In an investment context, the difference between ensemble averages and time averages is often small. It becomes important, however, when risks increase, when correlation hinders diversification, when leverage pumps up fluctuations, when money is made cheap, when capital requirements are relaxed. If reward structures—such as bonuses that reward gains but don’t punish losses, and also certain commission schemes—provide incentives for excessive risk, problems arise. This is especially true if the only limits to risk-taking derive from utility functions that express risk preference, instead of the objective argument of time irreversibility. In other words, using the ensemble average without sufficiently restrictive utility functions will lead to excessive risk-taking and eventual collapse. Sound familiar?

Added III: Still having problems understanding the ergodicity concept? Let me cite one last example that hopefully will make the concept more accessible on an intuitive level:

Why are election polls often inaccurate? Why is racism wrong? Why are your assumptions often mistaken? The answers to all these questions and to many others have a lot to do with the non-ergodicity of human ensembles. Many scientists agree that ergodicity is one of the most important concepts in statistics. So, what is it?

…

Suppose you are concerned with determining what the most visited parks in a city are. One idea is to take a momentary snapshot: to see how many people are this moment in park A, how many are in park B and so on. Another idea is to look at one individual (or few of them) and to follow him for a certain period of time, e.g. a year. Then, you observe how often the individual is going to park A, how often he is going to park B and so on.

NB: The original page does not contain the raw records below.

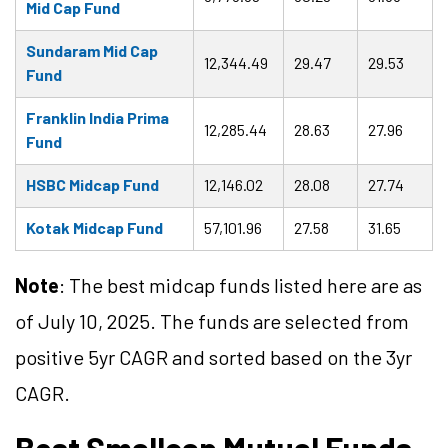
Mid Cap Fund
Sundaram Mid Cap
12,344.49
29.47
29.53
Fund
Franklin India Prima
12,285.44
28.63
27.96
Fund
HSBC Midcap Fund
12,146.02
28.08
27.74
Kotak Midcap Fund
57,101.96
27.58
31.65
Note
: The best midcap funds listed here are as
of July 10, 2025. The funds are selected from
positive 5yr CAGR and sorted based on the 3yr
CAGR.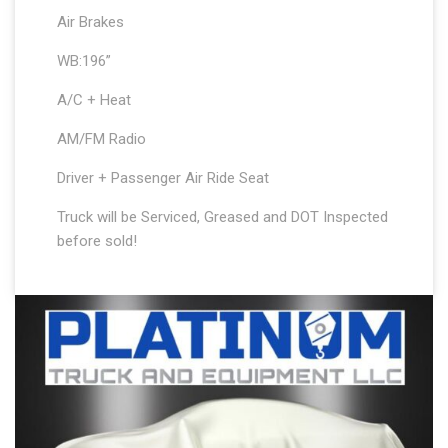
Air Brakes
WB:196”
A/C + Heat
AM/FM Radio
Driver + Passenger Air Ride Seat
Truck will be Serviced, Greased and DOT Inspected
before sold!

Thus, you obtain two different results: one statistical analysis over the entire ensemble of people at a certain moment in time, and one statistical analysis for one person over a certain period of time. The first one may not be representative for a longer period of time, while the second one may not be representative for all the people. The idea is that an ensemble is ergodic if the two types of statistics give the same result. Many ensembles, like the human populations, are not ergodic.